O trabalho seguinte de Ingrid foi o seu último no cinema, mas mostrou que ela ainda tinha uma carta na manga. Àquela época, Ingmar Bergman já era um diretor respeitado, com obras-primas como “Morangos Silvestres” e “Gritos e Sussurros” já em sua filmografia. A mesma Ingrid que um dia havia procurado Roberto Rossellini ainda estava lá, e, quando conheceu o conterrâneo (novamente, sem parentescos), se mostrou admiradora de seu trabalho. O resultado é um drama familiar intocável, que tem Ingrid e Liv Ullmann expurgando demônios em cenas dolorosas e carregadas de demônios. Além de ter rendido a última indicação ao Oscar para a atriz (sua sétima, na contagem final), “Sonata de Outono” também lhe trouxe novamente na pele de uma pianista, quase que uma ode não oficial à sua estreia Hollywoodiana com “Intermezzo”.

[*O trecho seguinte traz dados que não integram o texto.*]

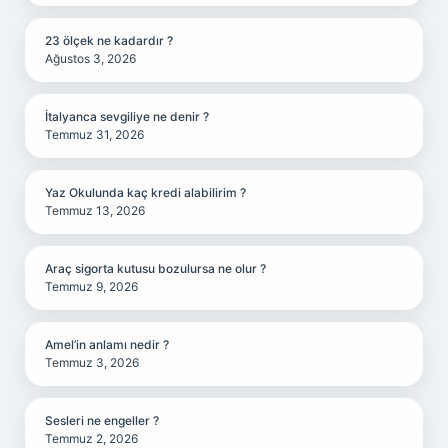
23 ölçek ne kadardır ?
Ağustos 3, 2026
İtalyanca sevgiliye ne denir ?
Temmuz 31, 2026
Yaz Okulunda kaç kredi alabilirim ?
Temmuz 13, 2026
Araç sigorta kutusu bozulursa ne olur ?
Temmuz 9, 2026
Amel’in anlamı nedir ?
Temmuz 3, 2026
Sesleri ne engeller ?
Temmuz 2, 2026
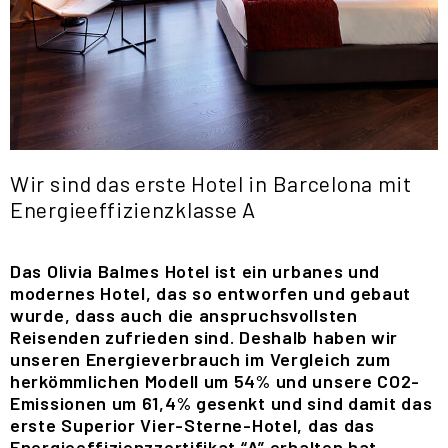
Wir sind das erste Hotel in Barcelona mit
Energieeffizienzklasse A
Das Olivia Balmes Hotel ist ein urbanes und
modernes Hotel, das so entworfen und gebaut
wurde, dass auch die anspruchsvollsten
Reisenden zufrieden sind. Deshalb haben wir
unseren Energieverbrauch im Vergleich zum
herkömmlichen Modell um 54% und unsere CO2-
Emissionen um 61,4% gesenkt und sind damit das
erste Superior Vier-Sterne-Hotel, das das
Energieeffizienzzertifikat “A” erhalten hat.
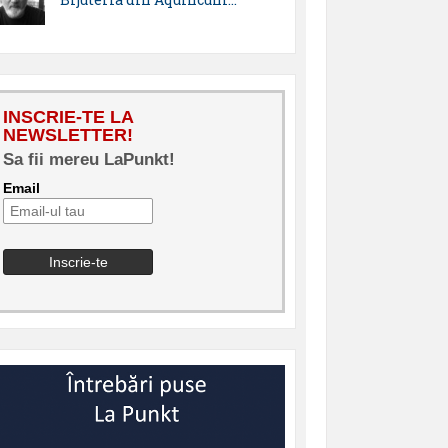
INSCRIE-TE LA
NEWSLETTER!
Sa fii mereu LaPunkt!
Email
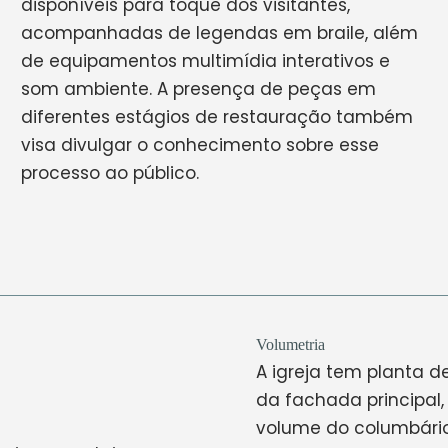
disponíveis para toque dos visitantes,
acompanhadas de legendas em braile, além
de equipamentos multimídia interativos e
som ambiente. A presença de peças em
diferentes estágios de restauração também
visa divulgar o conhecimento sobre esse
processo ao público.
Volumetria
A igreja tem planta d
da fachada principal,
volume do columbário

Ali, Ingrid já havia sido diagnosticada com câncer e não tinha mais o pique de outrora para continuar. Seu último trabalho foi um telefilme em que atua no total sacrifício físico: em “Golda”, ela é a primeira-ministra de Israel Golda Meir. Aos 66 anos e debilitada com a doença em avanço, a atriz aparece em algumas cenas com o braço apoiado, já que não tinha como mexê-lo. Nada que atrapalhasse sua performance: mesmo com a estrutura clássica do telefilme biográfico, “Golda” tem mais uma atuação carregada de sinceridade. Infelizmente, a última.

Ingrid morreu no mesmo dia em que nasceu, em agosto de 1982. Ali, os votos para o Emmy já haviam sido computados, então sua morte não teve influência no que ocorreu três semanas depois, quando ela foi premiada pelo desempenho em “Golda”. Pia, a filha mais velha, subiu ao palco e agradeceu em nome da mãe.

Uma carreira longa que a colocou na história da sétima arte e uma vida pessoal que lhe inseriu no olho do furacão. Ingrid nunca foi de concessões, seja com os papeis que interpretava ou com a vida que queria levar. Nunca colocou o trabalho em segundo plano, e, por isso, foi alvo de um caminhão de julgamentos quando não abriu mão do cinema e dos palcos para se dedicar à maternidade. Caso quisesse, sem problemas, mas colocou a filha mais velha aos cuidados do pai e deixou os três filhos italianos morando basicamente sozinhos quando se separou de Rossellini. Não que eles tenham ressentimento algum. Do contrário: os quatro rebentos de Ingrid a celebram até os dias de hoje, assim como o mundo aprendeu a celebrá-la, e a indústria parece ter entendido que o que uma mulher decide em sua vida pessoal nada tem a ver com o trabalho que desempenha.

Mas Ingrid merece ser lembrada por mais que o exílio ao qual foi imposta. Ilsa, Joana, Charlotte, Maria, Katherine, Stephanie, Karen, Irene, Paula, Constance… Tantas mulheres que viveu com a excelência de alguém que não tinha medo do novo, que estava sempre em busca do arriscado e que, mais que isso, estava disposta a criar, com sua própria atuação, a substância que muitas dessas mulheres talvez não tivessem no papel.